■ WORK TO BE COMPLETED: Could you return the lines below exactly, from the first line up to and including the line that holds "exactly the home I had been looking"?
====
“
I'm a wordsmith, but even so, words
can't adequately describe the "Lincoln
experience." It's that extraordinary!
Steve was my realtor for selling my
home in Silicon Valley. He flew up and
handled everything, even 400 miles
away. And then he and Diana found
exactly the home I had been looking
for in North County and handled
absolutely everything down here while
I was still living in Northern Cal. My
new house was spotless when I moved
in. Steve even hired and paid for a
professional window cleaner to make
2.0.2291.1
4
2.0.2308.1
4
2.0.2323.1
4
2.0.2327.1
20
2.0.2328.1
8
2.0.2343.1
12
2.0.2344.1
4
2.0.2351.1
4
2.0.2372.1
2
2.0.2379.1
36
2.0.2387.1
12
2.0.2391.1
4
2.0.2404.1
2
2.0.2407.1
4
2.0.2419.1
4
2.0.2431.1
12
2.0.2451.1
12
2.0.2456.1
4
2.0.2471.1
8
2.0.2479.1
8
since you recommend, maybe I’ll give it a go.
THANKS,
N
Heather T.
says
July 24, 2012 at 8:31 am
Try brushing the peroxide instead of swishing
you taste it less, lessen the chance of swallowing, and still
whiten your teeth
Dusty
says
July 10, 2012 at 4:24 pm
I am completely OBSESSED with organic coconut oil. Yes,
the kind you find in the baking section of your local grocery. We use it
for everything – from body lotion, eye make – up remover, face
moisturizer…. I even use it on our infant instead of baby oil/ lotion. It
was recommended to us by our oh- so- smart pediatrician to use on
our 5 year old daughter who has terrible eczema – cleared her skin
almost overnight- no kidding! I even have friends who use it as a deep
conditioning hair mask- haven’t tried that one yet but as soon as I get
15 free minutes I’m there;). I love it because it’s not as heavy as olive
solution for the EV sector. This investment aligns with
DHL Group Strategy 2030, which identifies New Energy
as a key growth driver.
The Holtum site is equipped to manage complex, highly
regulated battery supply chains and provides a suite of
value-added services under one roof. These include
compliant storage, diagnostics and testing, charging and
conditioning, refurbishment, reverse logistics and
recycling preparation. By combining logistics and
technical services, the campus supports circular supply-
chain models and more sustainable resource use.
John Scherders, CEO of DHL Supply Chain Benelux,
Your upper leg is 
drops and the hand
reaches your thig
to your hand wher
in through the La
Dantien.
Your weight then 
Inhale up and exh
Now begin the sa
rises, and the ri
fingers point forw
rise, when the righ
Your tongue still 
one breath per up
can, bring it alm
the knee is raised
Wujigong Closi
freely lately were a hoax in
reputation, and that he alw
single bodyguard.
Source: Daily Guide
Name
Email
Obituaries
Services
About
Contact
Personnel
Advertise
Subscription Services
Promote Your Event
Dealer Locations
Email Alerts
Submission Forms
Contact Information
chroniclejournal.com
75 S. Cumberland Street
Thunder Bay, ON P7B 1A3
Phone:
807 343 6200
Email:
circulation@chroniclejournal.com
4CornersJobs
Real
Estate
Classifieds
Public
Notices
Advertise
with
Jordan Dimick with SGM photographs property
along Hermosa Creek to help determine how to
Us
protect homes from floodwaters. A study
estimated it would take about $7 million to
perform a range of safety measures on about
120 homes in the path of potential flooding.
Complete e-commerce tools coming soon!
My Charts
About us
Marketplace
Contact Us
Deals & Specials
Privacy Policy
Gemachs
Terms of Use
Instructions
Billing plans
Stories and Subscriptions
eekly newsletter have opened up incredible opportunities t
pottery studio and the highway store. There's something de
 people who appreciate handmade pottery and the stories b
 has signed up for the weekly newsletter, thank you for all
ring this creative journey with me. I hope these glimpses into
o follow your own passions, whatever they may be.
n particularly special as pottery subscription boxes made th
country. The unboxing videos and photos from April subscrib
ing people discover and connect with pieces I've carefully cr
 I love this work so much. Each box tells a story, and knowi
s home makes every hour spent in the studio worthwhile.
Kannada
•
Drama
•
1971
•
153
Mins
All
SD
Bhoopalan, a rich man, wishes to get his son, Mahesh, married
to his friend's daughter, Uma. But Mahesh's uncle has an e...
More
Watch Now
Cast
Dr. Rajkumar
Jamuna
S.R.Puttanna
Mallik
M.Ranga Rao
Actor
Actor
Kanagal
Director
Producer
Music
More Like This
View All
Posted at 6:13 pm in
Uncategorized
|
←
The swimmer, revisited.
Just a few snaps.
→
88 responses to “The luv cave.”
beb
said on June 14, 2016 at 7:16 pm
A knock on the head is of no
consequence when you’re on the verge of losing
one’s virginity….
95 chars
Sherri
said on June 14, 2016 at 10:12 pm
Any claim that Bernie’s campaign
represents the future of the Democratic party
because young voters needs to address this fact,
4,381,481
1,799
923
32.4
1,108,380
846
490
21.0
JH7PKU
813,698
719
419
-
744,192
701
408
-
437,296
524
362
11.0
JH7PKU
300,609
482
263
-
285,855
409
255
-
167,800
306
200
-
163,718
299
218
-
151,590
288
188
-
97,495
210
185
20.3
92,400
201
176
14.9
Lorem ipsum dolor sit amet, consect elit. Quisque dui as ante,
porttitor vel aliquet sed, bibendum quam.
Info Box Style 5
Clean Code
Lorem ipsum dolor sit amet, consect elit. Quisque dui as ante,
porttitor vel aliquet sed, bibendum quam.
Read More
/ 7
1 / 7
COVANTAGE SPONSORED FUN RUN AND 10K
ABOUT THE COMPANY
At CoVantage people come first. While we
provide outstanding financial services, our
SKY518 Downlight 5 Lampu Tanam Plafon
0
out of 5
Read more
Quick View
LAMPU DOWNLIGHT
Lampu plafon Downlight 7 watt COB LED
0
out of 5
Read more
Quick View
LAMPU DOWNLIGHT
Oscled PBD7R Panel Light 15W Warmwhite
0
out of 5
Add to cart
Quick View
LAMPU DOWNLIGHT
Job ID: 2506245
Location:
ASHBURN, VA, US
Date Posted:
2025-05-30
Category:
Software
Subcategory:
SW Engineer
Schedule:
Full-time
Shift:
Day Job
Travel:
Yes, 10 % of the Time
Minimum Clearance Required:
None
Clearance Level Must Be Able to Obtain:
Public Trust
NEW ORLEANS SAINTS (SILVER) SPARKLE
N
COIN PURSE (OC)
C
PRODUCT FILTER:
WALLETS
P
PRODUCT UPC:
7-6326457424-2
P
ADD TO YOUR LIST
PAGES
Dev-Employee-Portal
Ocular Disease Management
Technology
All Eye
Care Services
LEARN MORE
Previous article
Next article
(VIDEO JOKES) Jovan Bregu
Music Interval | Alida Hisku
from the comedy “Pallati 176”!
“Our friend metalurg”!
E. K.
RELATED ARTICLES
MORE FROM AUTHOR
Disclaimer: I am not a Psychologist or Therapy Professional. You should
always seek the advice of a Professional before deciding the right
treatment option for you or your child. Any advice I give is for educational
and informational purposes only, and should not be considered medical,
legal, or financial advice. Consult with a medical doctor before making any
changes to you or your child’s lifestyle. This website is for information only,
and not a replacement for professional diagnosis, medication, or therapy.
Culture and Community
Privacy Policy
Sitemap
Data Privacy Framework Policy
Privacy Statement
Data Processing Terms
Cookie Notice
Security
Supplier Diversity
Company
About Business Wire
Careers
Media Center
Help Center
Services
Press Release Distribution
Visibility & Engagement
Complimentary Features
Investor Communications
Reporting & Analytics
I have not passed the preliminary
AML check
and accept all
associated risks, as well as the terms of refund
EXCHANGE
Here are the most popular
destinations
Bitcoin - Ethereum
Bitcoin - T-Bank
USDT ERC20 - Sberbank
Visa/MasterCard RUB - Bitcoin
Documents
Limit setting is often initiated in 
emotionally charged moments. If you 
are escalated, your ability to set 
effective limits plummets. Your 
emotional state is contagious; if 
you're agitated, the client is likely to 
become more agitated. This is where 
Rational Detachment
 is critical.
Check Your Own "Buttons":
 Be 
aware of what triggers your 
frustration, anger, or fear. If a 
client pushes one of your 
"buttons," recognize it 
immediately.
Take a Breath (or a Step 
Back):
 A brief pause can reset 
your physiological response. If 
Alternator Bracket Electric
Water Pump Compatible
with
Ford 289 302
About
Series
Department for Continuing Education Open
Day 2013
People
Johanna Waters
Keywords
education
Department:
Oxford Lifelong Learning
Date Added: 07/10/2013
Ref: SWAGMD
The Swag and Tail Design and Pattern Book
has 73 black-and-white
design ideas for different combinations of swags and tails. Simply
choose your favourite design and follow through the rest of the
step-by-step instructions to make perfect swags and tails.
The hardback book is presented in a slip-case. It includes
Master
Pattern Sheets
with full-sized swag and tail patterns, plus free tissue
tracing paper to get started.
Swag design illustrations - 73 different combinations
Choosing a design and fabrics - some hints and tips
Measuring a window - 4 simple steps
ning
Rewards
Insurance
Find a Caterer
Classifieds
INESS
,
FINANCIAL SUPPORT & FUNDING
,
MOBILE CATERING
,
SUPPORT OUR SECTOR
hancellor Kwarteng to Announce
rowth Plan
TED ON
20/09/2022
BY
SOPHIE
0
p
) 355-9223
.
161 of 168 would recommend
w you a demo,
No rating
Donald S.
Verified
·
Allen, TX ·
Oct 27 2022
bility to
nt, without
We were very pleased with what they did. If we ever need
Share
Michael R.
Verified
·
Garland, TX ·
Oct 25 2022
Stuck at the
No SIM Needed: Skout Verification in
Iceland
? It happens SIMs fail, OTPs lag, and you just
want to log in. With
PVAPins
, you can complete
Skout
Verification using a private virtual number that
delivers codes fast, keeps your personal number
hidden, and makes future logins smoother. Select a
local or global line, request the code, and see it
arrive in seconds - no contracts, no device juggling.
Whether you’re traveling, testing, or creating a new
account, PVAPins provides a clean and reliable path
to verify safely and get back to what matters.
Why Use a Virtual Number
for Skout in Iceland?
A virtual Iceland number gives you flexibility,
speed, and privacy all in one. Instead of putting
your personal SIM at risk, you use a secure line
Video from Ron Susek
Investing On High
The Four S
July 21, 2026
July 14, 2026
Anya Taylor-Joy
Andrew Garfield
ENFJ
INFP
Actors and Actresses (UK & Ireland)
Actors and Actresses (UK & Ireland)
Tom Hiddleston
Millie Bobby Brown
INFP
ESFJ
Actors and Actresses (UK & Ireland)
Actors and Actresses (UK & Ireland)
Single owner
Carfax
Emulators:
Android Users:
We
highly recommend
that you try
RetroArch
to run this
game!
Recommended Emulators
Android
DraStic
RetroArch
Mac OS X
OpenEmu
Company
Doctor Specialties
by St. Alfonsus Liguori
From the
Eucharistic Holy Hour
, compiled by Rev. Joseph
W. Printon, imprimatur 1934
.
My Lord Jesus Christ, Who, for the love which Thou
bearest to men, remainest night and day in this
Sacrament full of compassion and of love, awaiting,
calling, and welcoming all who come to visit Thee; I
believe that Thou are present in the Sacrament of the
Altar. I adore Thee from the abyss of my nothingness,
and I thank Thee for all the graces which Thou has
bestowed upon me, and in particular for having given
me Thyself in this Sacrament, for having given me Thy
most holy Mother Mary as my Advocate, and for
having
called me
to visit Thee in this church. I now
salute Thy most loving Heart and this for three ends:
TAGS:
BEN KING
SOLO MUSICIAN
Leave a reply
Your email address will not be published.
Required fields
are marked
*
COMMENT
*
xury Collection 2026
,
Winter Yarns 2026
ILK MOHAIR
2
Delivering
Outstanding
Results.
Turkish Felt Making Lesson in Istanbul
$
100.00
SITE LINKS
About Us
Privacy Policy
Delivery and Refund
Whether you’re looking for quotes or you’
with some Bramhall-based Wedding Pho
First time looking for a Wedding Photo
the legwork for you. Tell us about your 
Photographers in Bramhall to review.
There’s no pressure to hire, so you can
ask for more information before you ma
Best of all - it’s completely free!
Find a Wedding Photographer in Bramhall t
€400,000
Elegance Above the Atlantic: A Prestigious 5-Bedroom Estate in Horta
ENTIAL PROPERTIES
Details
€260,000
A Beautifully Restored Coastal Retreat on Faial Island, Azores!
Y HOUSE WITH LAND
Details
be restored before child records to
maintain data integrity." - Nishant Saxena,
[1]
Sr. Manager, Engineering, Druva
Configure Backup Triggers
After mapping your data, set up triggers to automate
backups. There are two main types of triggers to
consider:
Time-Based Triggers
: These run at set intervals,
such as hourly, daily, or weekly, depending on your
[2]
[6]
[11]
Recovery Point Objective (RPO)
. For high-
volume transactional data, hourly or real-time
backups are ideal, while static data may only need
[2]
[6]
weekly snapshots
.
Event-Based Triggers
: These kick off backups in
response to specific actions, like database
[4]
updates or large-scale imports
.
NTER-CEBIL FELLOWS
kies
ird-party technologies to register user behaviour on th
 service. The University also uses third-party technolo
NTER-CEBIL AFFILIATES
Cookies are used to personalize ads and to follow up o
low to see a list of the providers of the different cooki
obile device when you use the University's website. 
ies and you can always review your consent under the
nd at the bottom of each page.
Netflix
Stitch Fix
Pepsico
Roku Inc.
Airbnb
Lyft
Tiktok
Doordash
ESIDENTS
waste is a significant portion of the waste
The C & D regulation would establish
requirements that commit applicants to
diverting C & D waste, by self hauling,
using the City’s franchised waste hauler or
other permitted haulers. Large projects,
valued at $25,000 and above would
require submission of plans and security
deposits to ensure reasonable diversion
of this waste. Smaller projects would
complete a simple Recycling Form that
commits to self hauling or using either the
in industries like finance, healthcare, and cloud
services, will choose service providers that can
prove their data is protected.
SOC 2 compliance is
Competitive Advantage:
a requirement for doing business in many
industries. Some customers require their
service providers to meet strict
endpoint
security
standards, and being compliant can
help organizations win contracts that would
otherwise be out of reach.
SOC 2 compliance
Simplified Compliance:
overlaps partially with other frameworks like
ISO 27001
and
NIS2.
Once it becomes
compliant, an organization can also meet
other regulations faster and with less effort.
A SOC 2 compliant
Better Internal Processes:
====
■ OUTPUT FOR THIS EXERCISE:
“
I'm a wordsmith, but even so, words
can't adequately describe the "Lincoln
experience." It's that extraordinary!
Steve was my realtor for selling my
home in Silicon Valley. He flew up and
handled everything, even 400 miles
away. And then he and Diana found
exactly the home I had been looking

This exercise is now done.